University offers app to foster students to success
The University’s latest app, “Guide – College Simplified,” is designed to keep students on track for graduation and provides easy access to many advising features.
The app can be molded to a specific students’ needs and give reminders for tasks or help with advising, said Assistant Vice Provost Melissa Pierson, who manages the app for the University. The app offers tools to help students pick a major or find resources on campus.
“The idea is, ‘how do we customize information for students?’,” Pierson said. “We’re trying to customize it to be exactly what they need.”

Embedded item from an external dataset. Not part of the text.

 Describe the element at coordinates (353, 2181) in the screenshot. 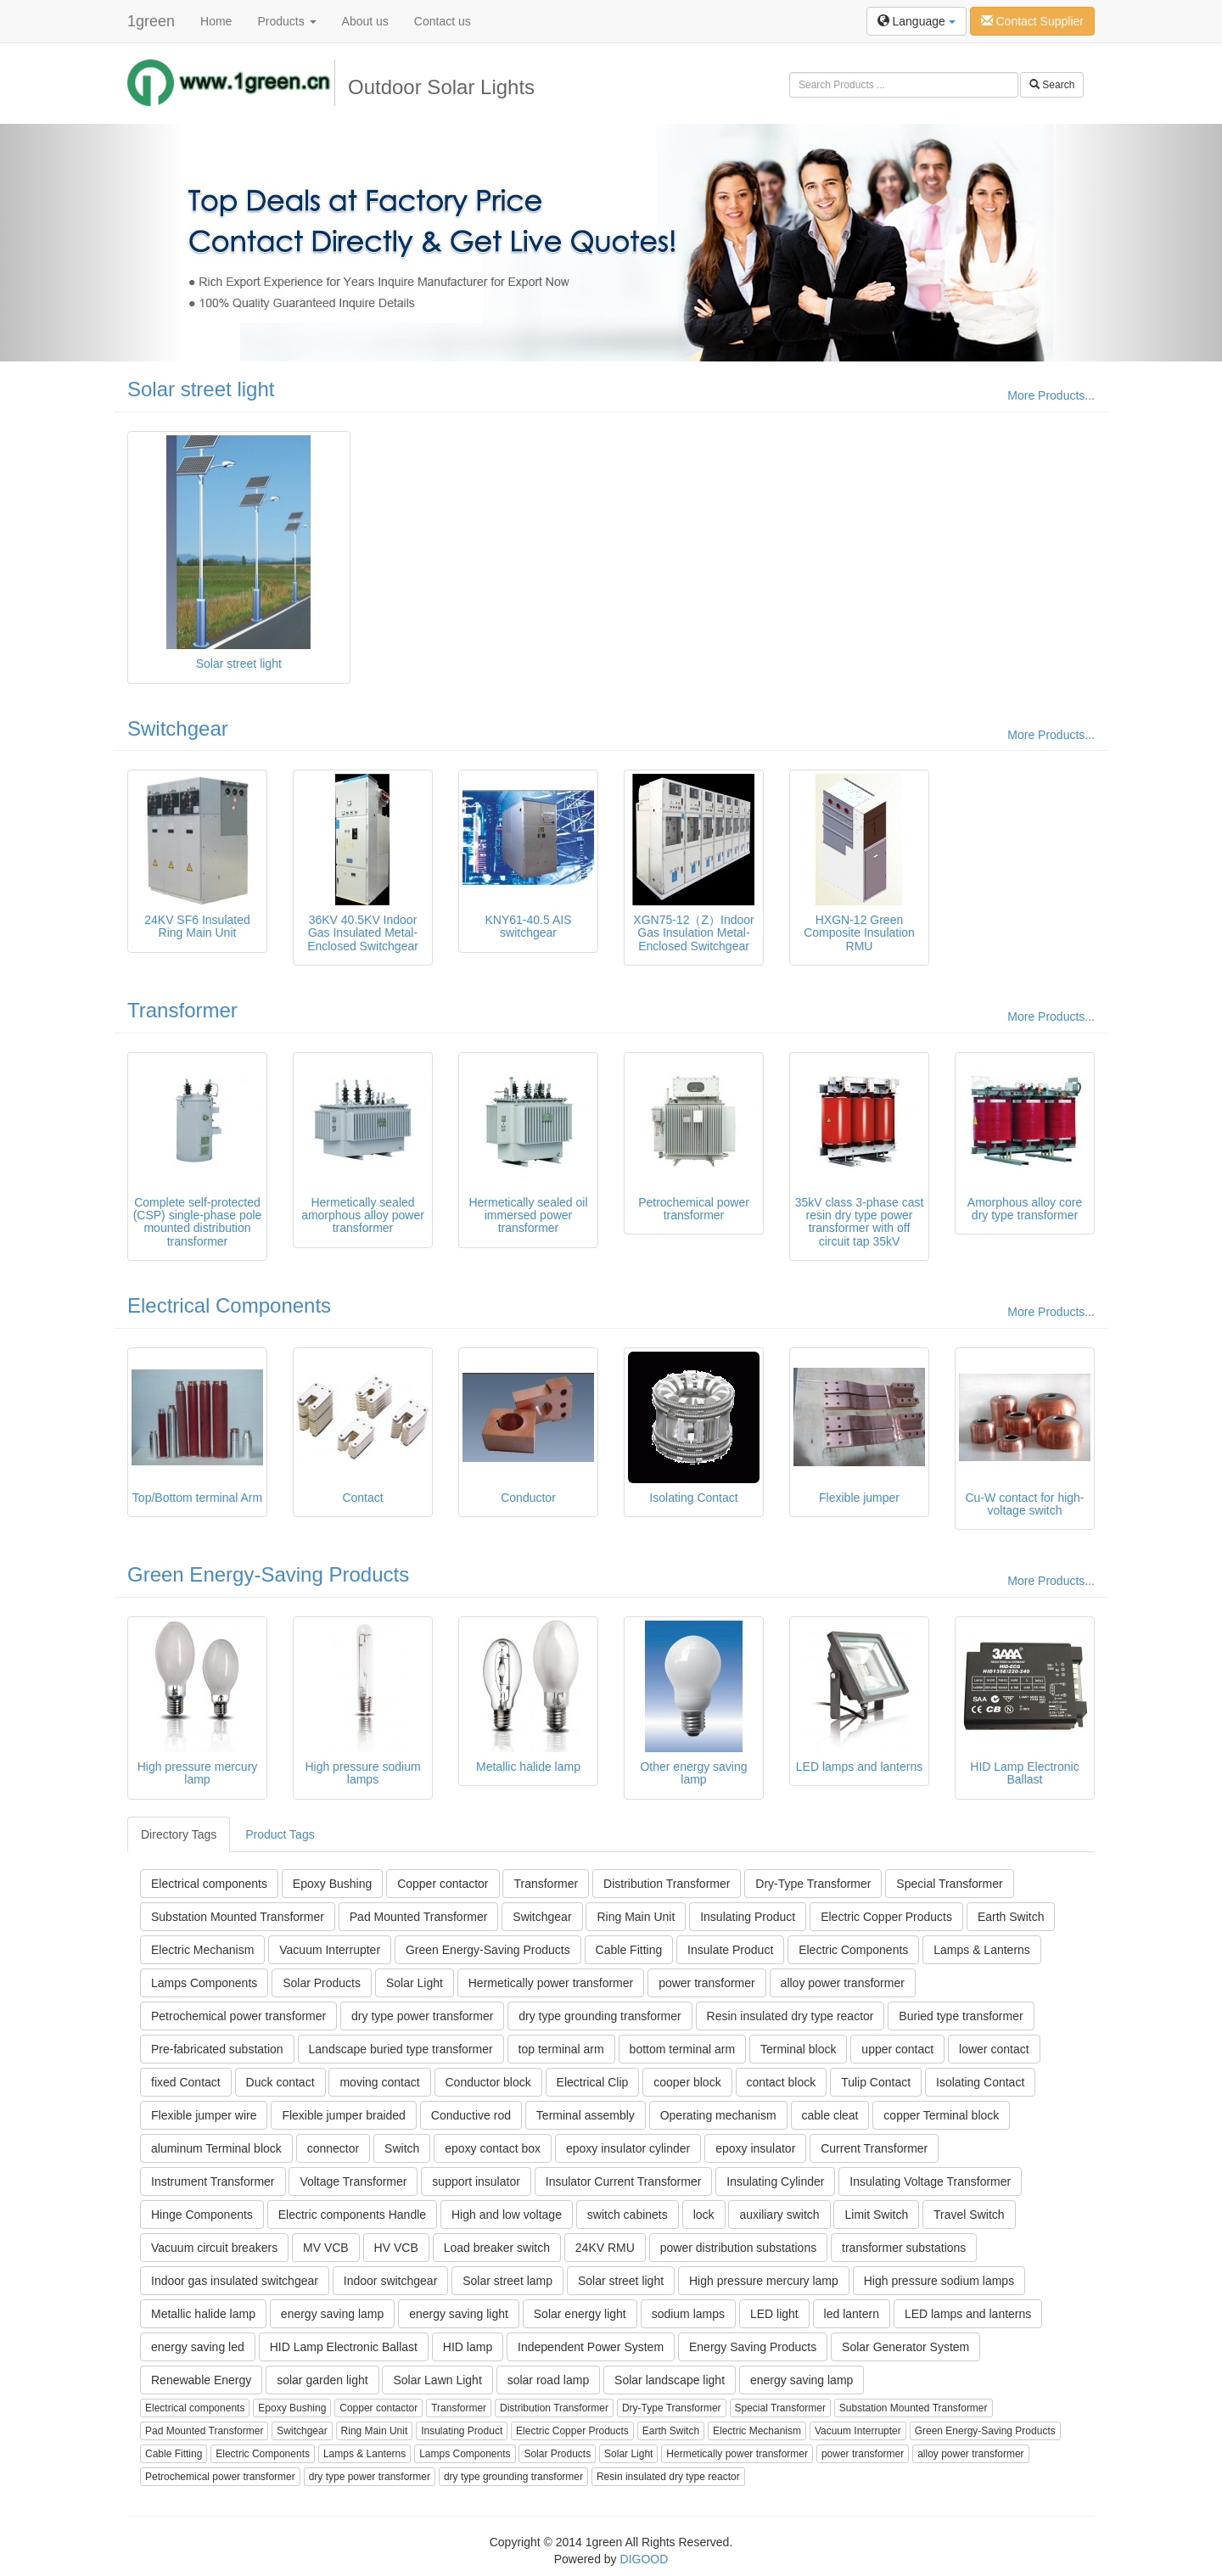

I see `Voltage Transformer` at that location.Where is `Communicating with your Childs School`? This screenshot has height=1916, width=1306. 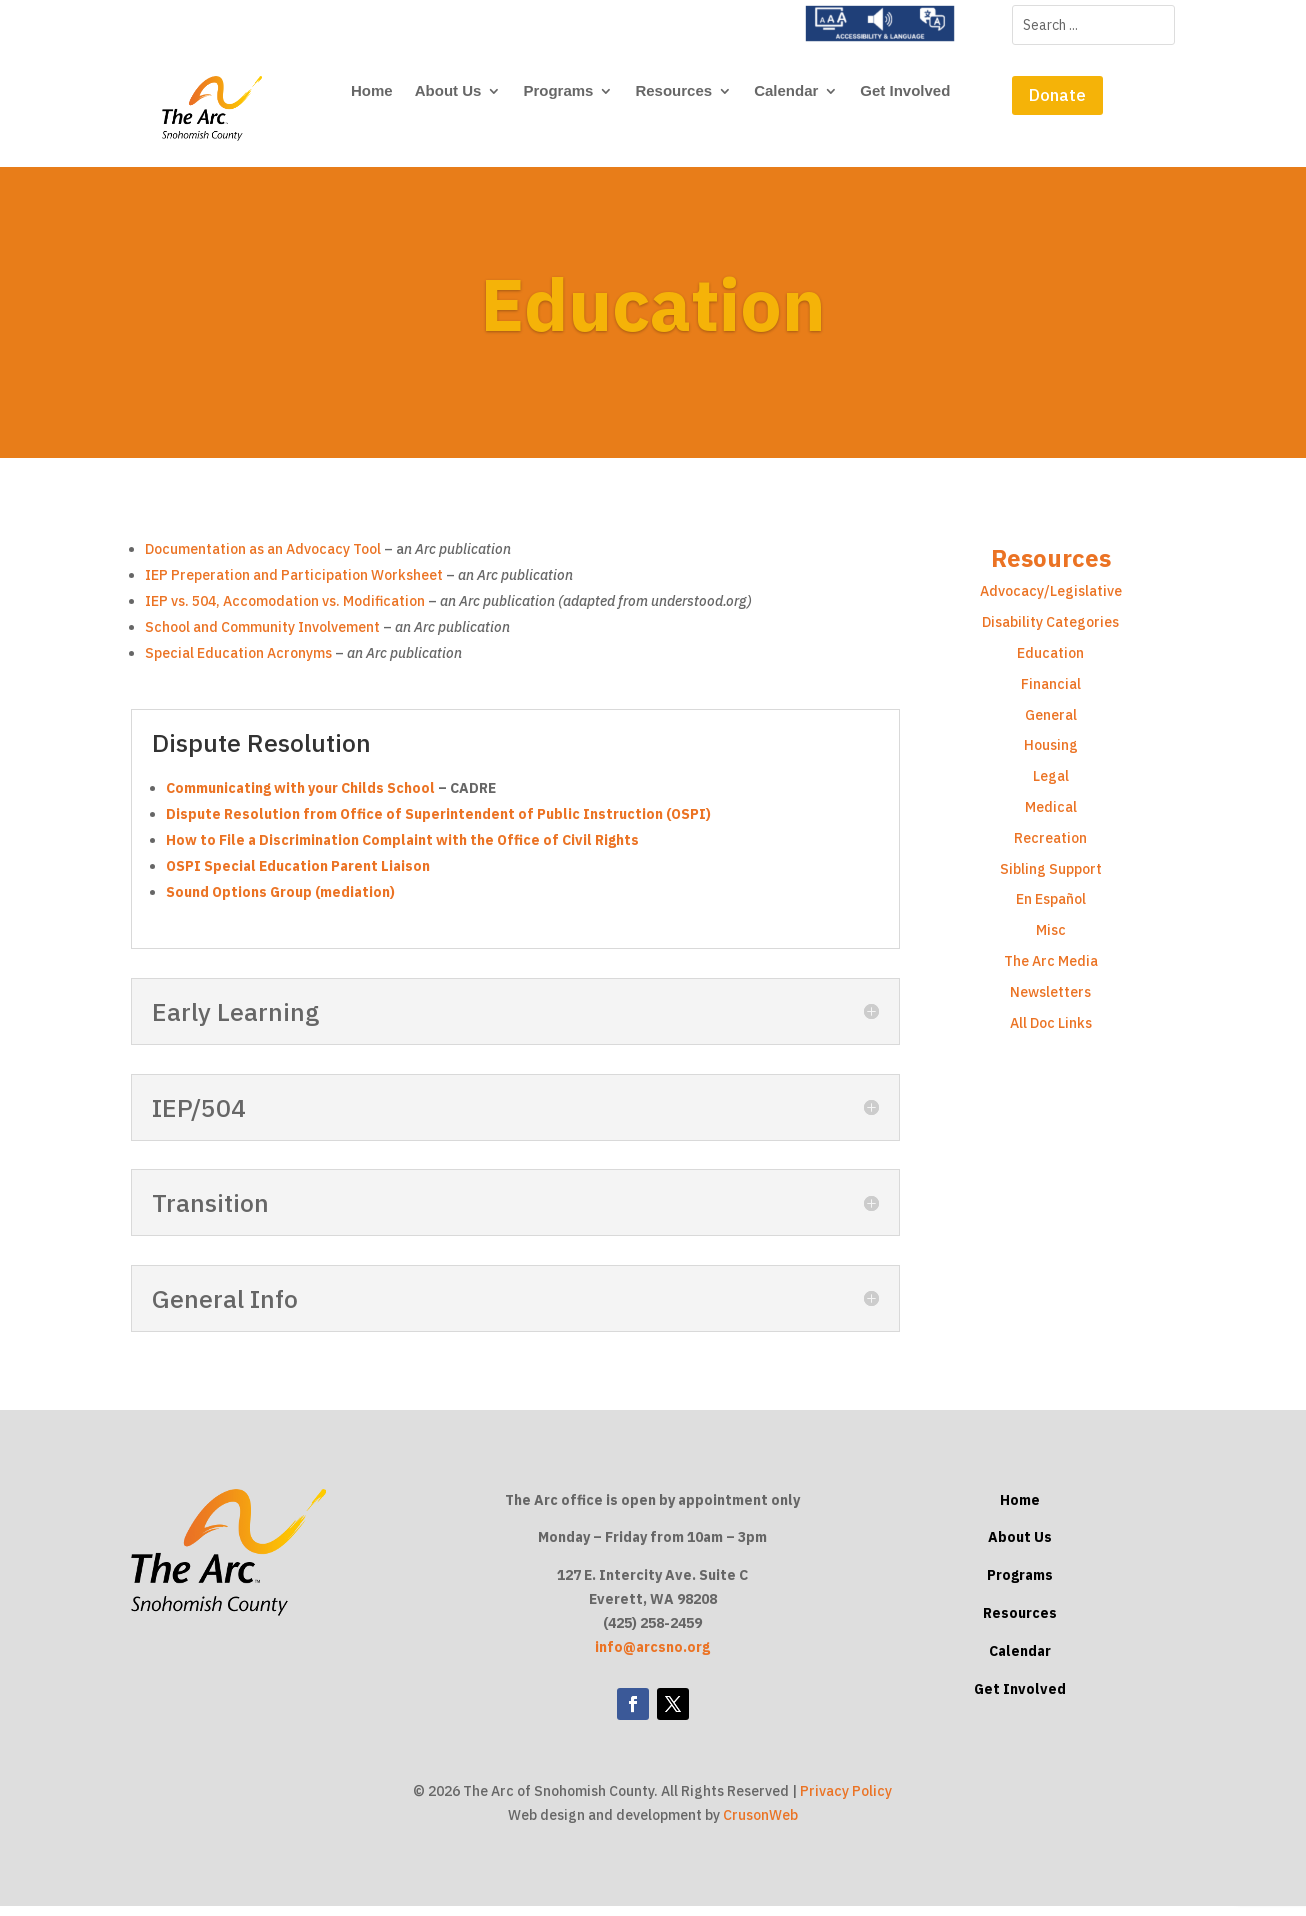
Communicating with your Childs School is located at coordinates (302, 797).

The application was first introduced to students in Fall 2016 when a small group of freshmen were told about the application in a test pilot program. The application was then released to all freshmen the following semester and to the entire campus in the Fall 2017.
“If you had shown me this when I was a freshman, I would have loved this,” said psychology sophomore Miranda Dominguez.
Instead of relying on the app, Dominguez said she relies on her own systems to keep track of her school in the same way the application does. But the app could be useful for those who don’t have their own system in place, she said.
When a student logs into Guide, they have multiple options to use, including “My Path,” a service which provides students several tasks and reminders based on a student’s classification.
“Things change as you go through the years,” Pierson said. “As you get to your upper division classes, there’s specific steps aimed for that. As you get to your senior year and you need to start looking for jobs and applying for graduation, then those steps start to show up.”
Tasks can include reminding students to review their financial plan, reminding them of specific deadlines and informing students of campus events, Pierson said.
The most popular tool is the “Major Explorer,” Pierson said. With this option, students can answer a series of questions regarding their interests and they are given suggested majors. Students can then look into the major, learning about hiring demand or average salary.
Campus resources such as career planning and financial aid can be viewed in the app. It will show students where it is located along with office hours and the offices’ phone number.
The application can also be used as a supplement to advising, Pierson said.
“If you’re the kind of student that doesn’t want to talk to somebody anymore, we want to give you this self-service tool so you can do it on your own,” Pierson said.
The difference, Pierson said, between this app and standard advising is in the way the information is received. Instead of a student having to schedule a meeting or converse through emails, a student can have most resources available for them on their phone, Pierson said. If a student turns on notifications for the app, they can receive information straight to their phone.
Computer information systems sophomore Ashly Hernandez said she likes how the app sends notifications to her phone, because she otherwise wouldn’t notice.
“I would say that we’ve actually talked to students already who have come in because of something they saw on the app,” Pierson said. “So if there’s a chance it’s encouraging more students to come in that wouldn’t otherwise have, I think that’s a positive.”